Da queste informazioni, così come dalle raccomandazioni già presenti per altre
patologie infettive in questo gruppo di pazienti a rischio, nonché dalle
conoscenze cliniche e biologiche in campo oncologico ed ematologico, possono
essere formulate le indicazioni che seguono.

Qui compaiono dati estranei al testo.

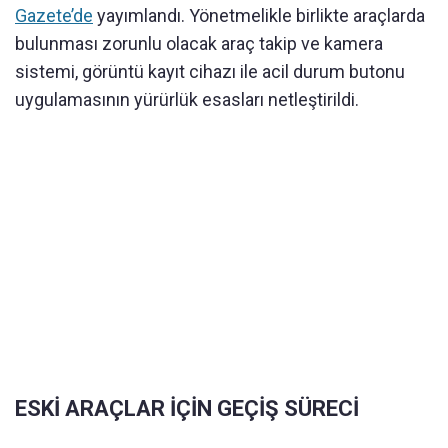
Gazete’de
yayımlandı. Yönetmelikle birlikte araçlarda
bulunması zorunlu olacak araç takip ve kamera
sistemi, görüntü kayıt cihazı ile acil durum butonu
uygulamasının yürürlük esasları netleştirildi.
ESKİ ARAÇLAR İÇİN GEÇİŞ SÜRECİ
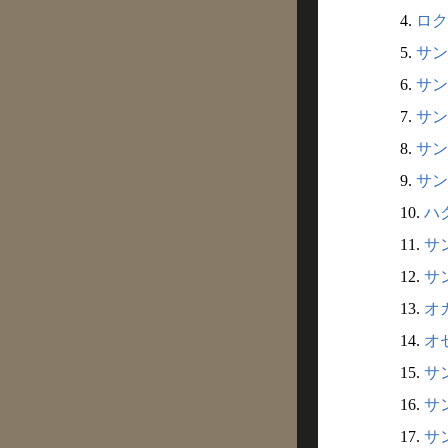
4.
ロク
5.
サン
6.
サン
7.
サン
8.
サン
9.
サン
10.
ハク
11.
サン
12.
サン
13.
オカ
14.
オゼ
15.
サン
16.
サン
17.
サン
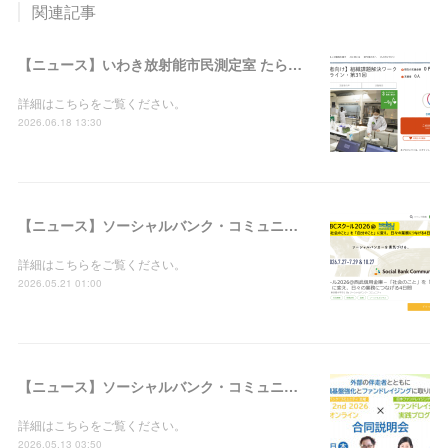
関連記事
【ニュース】いわき放射能市民測定室 たらちね：「組織課題解決ワークショップ＠オンライン・第31回」の支援者募集を開始しました
詳細はこちらをご覧ください。
2026.06.18 13:30
【ニュース】ソーシャルバンク・コミュニティ：「SBCスクール2026＠西武信用金庫－『社会のこと』を『自分のこと』に変え、日々の業務につなげる4日間」の参加者募集を開始しました
詳細はこちらをご覧ください。
2026.05.21 01:00
【ニュース】ソーシャルバンク・コミュニティ：「WILL 2nd 2026＠オンライン × ファンドレイジング実践プログラム合同説明会」の参加者募集を開始しました
詳細はこちらをご覧ください。
2026.05.13 03:50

Da un punto di vista operativo è utile dividere i pazienti oncologici/oncoematologici in 2 gruppi:
a) I pazienti che hanno completato il percorso terapeutico (cosiddetti pazienti                        off-therapy);
b) I pazienti ancora in trattamento. A loro volta questi ultimi possono essere
suddivisi in:

 i) Pazienti in trattamento citostatico e radiante, a maggiore rischio di
complicanze infettive. Anche i pazienti sottoposti a interventi
chirurgici maggiori in ragione di patologia oncologica possono
essere esposti a un rischio aumentato di COVID-19.
ii) Pazienti in trattamento immunoterapico.

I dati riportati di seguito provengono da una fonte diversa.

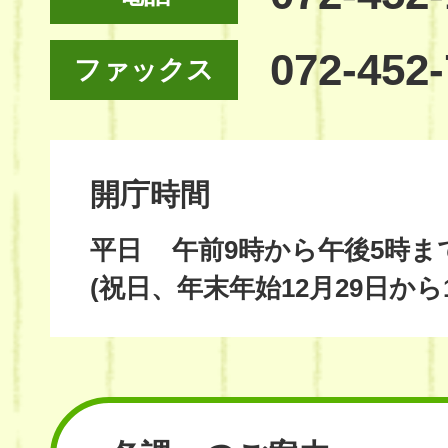
072-452
ファックス
開庁時間
平日
午前9時から午後5時ま
(祝日、年末年始12月29日から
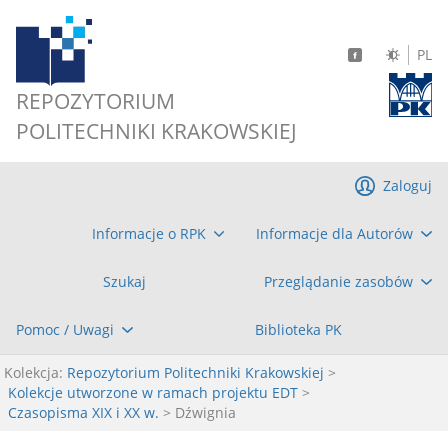
PL
REPOZYTORIUM
POLITECHNIKI KRAKOWSKIEJ
Zaloguj
Informacje o RPK
Informacje dla Autorów
Szukaj
Przeglądanie zasobów
Pomoc / Uwagi
Biblioteka PK
Kolekcja:
Repozytorium Politechniki Krakowskiej
>
Kolekcje utworzone w ramach projektu EDT
>
Czasopisma XIX i XX w.
> Dźwignia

Per tutti i pazienti: (a), (bi) e (bii)

Non esistendo al momento vaccini o farmaci antivirali specifici per l’infezione
da SARS-CoV-2 si raccomandano le seguenti norme igieniche:

  1. evitare, ove possibile, luoghi affollati;
  2. indossare la mascherina (di comune uso, quali quelle chirurgiche) fuori
    dal domicilio, in particolare quando si rendano necessarie visite in
    ospedale per visite, esami e/o trattamenti;
  3. eseguire un’accurata e frequente igiene delle mani (si vedano anche le
    indicazioni dell’Organizzazione Mondiale della Sanità (OMS) sul lavaggio
    delle mani);
  4. evitare le visite al proprio domicilio da parte di familiari o amici con
    sintomi respiratori e/o provenienti da aree a rischio;
  5. al fine di evitare contagi in ambito lavorativo si suggerisce di mantenere
    una distanza di almeno un metro (meglio anche due) dai colleghi che
    presentino sintomi respiratori, invitandoli ad indossare una mascherina.

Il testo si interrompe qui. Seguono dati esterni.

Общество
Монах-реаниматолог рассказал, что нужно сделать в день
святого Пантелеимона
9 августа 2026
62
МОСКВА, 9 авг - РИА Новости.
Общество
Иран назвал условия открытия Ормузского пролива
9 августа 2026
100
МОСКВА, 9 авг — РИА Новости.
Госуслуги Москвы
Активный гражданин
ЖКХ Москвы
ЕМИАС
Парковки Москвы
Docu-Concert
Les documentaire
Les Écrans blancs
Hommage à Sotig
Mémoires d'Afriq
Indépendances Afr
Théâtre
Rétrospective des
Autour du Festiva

Per i pazienti: (bi) e (bii)

  1. Si raccomanda alle Autorità Sanitarie Locali di identificare e applicare quanto
    più rapidamente possibile le modalità necessarie a garantire i trattamenti
    oncologici necessari ai pazienti residenti nelle “aree rosse”, al fine di
    assicurare il principio di intensità di dose, in modo che non venga
    negativamente influenzata la prognosi della patologia in trattamento.
  2. Si raccomanda alle strutture sanitarie presenti nel Paese di identificare e
    istituire percorsi e spazi (es. sale di attesa) dedicati ai pazienti in oggetto.
  3. Si raccomanda a tutto il personale sanitario di indossare gli appositi dispositivi di protezione individuale (DPI) (es. mascherine chirurgiche).
  4. Si raccomanda, infine, di individuare specifiche strategie per garantire il percorso diagnostico-terapeutico già avviato per i pazienti in caso di potenziale esposizione di un soggetto oncologico a soggetti contagiati da SARS-CoV-2.

Per i pazienti: (a)
Si raccomanda di posticipare, laddove possibile e in accordo con gli specialisti
del settore che hanno in carico il paziente, i controlli di follow-up, in modo da
limitare al massimo la frequentazione delle strutture sanitarie (sia per
limitare il rischio di esposizione a SARS-CoV-2, sia per ridurre la mole di
lavoro di strutture già in parte sovraccariche).

Infine, particolare attenzione andrà posta ai pazienti sottoposti a trattamento
chirurgico per tumori a localizzazione polmonare, con trattamento che abbia
comportato un sacrificio parziale o totale di parenchima polmonare.